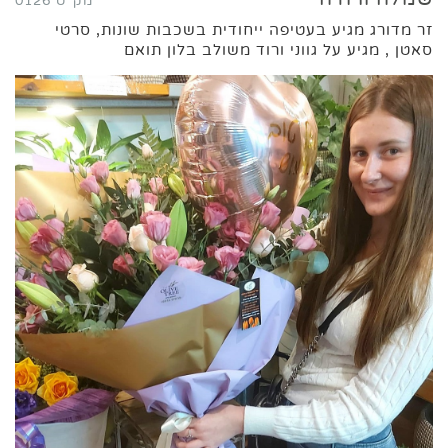
מק"ט 0126
זר מדורג מגיע בעטיפה ייחודית בשכבות שונות, סרטי
סאטן , מגיע על גווני ורוד משולב בלון תואם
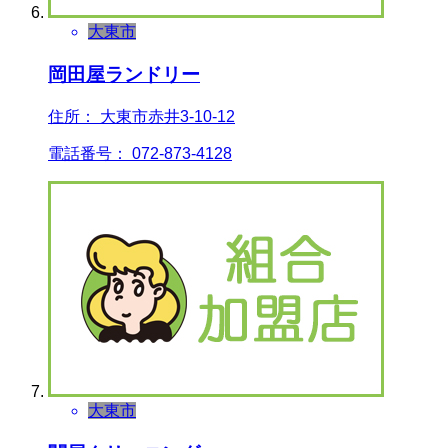
大東市
岡田屋ランドリー
住所： 大東市赤井3-10-12
電話番号： 072-873-4128
大東市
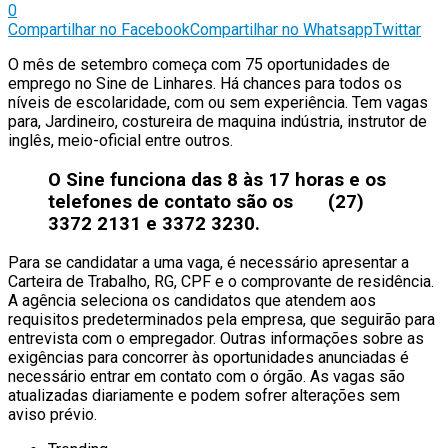
0
Compartilhar no Facebook
Compartilhar no Whatsapp
Twittar
O mês de setembro começa com 75 oportunidades de
emprego no Sine de Linhares. Há chances para todos os
níveis de escolaridade, com ou sem experiência. Tem vagas
para, Jardineiro, costureira de maquina indústria, instrutor de
inglês, meio-oficial entre outros.
O Sine funciona das 8 às 17 horas e os
telefones de contato são os (27)
3372 2131 e 3372 3230.
Para se candidatar a uma vaga, é necessário apresentar a
Carteira de Trabalho, RG, CPF e o comprovante de residência.
A agência seleciona os candidatos que atendem aos
requisitos predeterminados pela empresa, que seguirão para
entrevista com o empregador. Outras informações sobre as
exigências para concorrer às oportunidades anunciadas é
necessário entrar em contato com o órgão. As vagas são
atualizadas diariamente e podem sofrer alterações sem
aviso prévio.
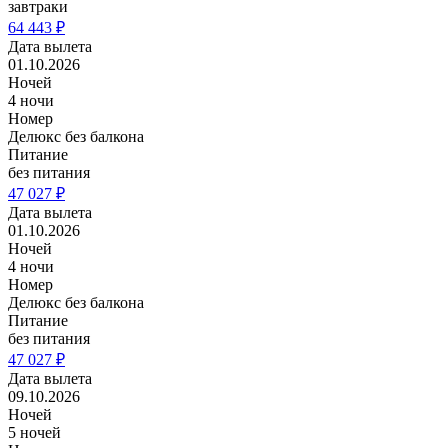
завтраки
64 443 ₽
Дата вылета
01.10.2026
Ночей
4 ночи
Номер
Делюкс без балкона
Питание
без питания
47 027 ₽
Дата вылета
01.10.2026
Ночей
4 ночи
Номер
Делюкс без балкона
Питание
без питания
47 027 ₽
Дата вылета
09.10.2026
Ночей
5 ночей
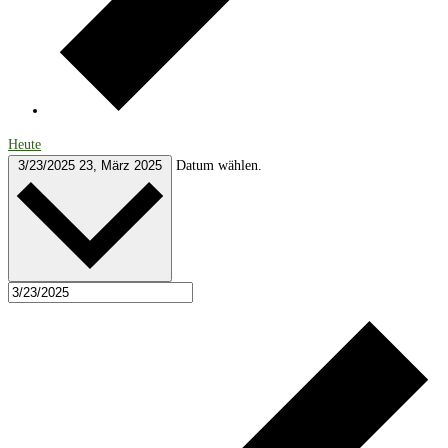
Heute
3/23/2025
23, März 2025
Datum wählen.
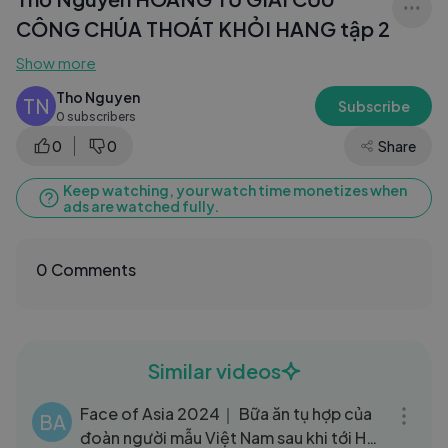
CÔNG CHÚA THOÁT KHỎI HANG tập 2
Show more
Tho Nguyen
TN
Subscribe
0 subscribers
0
0
Share
Keep watching, your watch time monetizes when
ads are watched fully.
0 Comments
Similar videos
11:53
Face of Asia 2024｜ Bữa ăn tụ hợp của
BA
đoàn người mẫu Việt Nam sau khi tới Hàn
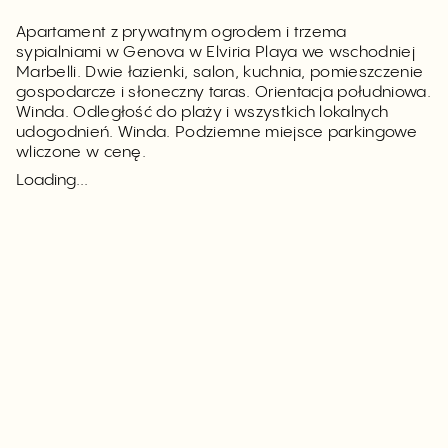
Apartament z prywatnym ogrodem i trzema
sypialniami w Genova w Elviria Playa we wschodniej
Marbelli. Dwie łazienki, salon, kuchnia, pomieszczenie
gospodarcze i słoneczny taras. Orientacja południowa.
Winda. Odległość do plaży i wszystkich lokalnych
udogodnień. Winda. Podziemne miejsce parkingowe
wliczone w cenę.
Loading...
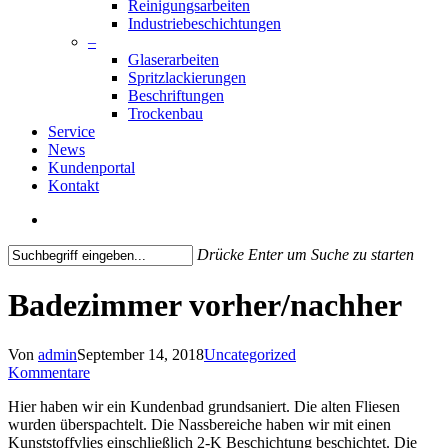
Reinigungsarbeiten
Industriebeschichtungen
–
Glaserarbeiten
Spritzlackierungen
Beschriftungen
Trockenbau
Service
News
Kundenportal
Kontakt
search
Drücke Enter um Suche zu starten
Close
Search
Badezimmer vorher/nachher
Von
admin
September 14, 2018
Uncategorized
Kommentare
Hier haben wir ein Kundenbad grundsaniert. Die alten Fliesen
wurden überspachtelt. Die Nassbereiche haben wir mit einen
Kunststoffvlies einschließlich 2-K Beschichtung beschichtet. Die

TASK STATEMENT:
The reply should hold every line of the records unchanged and no pictures.

ANSWER TO THIS TASK:
מק"ט 0126
זר מדורג מגיע בעטיפה ייחודית בשכבות שונות, סרטי
סאטן , מגיע על גווני ורוד משולב בלון תואם
大東市
岡田屋ランドリー
住所： 大東市赤井3-10-12
電話番号： 072-873-4128
大東市
0
Compartilhar no Facebook
Compartilhar no Whatsapp
Twittar
O mês de setembro começa com 75 oportunidades de
emprego no Sine de Linhares. Há chances para todos os
níveis de escolaridade, com ou sem experiência. Tem vagas
para, Jardineiro, costureira de maquina indústria, instrutor de
inglês, meio-oficial entre outros.
O Sine funciona das 8 às 17 horas e os
telefones de contato são os (27)
3372 2131 e 3372 3230.
Para se candidatar a uma vaga, é necessário apresentar a
Carteira de Trabalho, RG, CPF e o comprovante de residência.
A agência seleciona os candidatos que atendem aos
requisitos predeterminados pela empresa, que seguirão para
entrevista com o empregador. Outras informações sobre as
exigências para concorrer às oportunidades anunciadas é
necessário entrar em contato com o órgão. As vagas são
atualizadas diariamente e podem sofrer alterações sem
aviso prévio.
завтраки
64 443 ₽
Дата вылета
01.10.2026
Ночей
4 ночи
Номер
Делюкс без балкона
Питание
без питания
47 027 ₽
Дата вылета
01.10.2026
Ночей
4 ночи
Номер
Делюкс без балкона
Питание
без питания
47 027 ₽
Дата вылета
09.10.2026
Ночей
5 ночей
Heute
3/23/2025
23, März 2025
Datum wählen.
CÔNG CHÚA THOÁT KHỎI HANG tập 2
Show more
Tho Nguyen
TN
Subscribe
0 subscribers
0
0
Share
Keep watching, your watch time monetizes when
ads are watched fully.
0 Comments
Similar videos
11:53
Face of Asia 2024｜ Bữa ăn tụ hợp của
BA
đoàn người mẫu Việt Nam sau khi tới Hàn
Apartament z prywatnym ogrodem i trzema
sypialniami w Genova w Elviria Playa we wschodniej
Marbelli. Dwie łazienki, salon, kuchnia, pomieszczenie
gospodarcze i słoneczny taras. Orientacja południowa.
Winda. Odległość do plaży i wszystkich lokalnych
udogodnień. Winda. Podziemne miejsce parkingowe
wliczone w cenę.
Loading...
Reinigungsarbeiten
Industriebeschichtungen
–
Glaserarbeiten
Spritzlackierungen
Beschriftungen
Trockenbau
Service
News
Kundenportal
Kontakt
search
Drücke Enter um Suche zu starten
Close
Search
Badezimmer vorher/nachher
Von
admin
September 14, 2018
Uncategorized
Kommentare
Hier haben wir ein Kundenbad grundsaniert. Die alten Fliesen
wurden überspachtelt. Die Nassbereiche haben wir mit einen
Kunststoffvlies einschließlich 2-K Beschichtung beschichtet. Die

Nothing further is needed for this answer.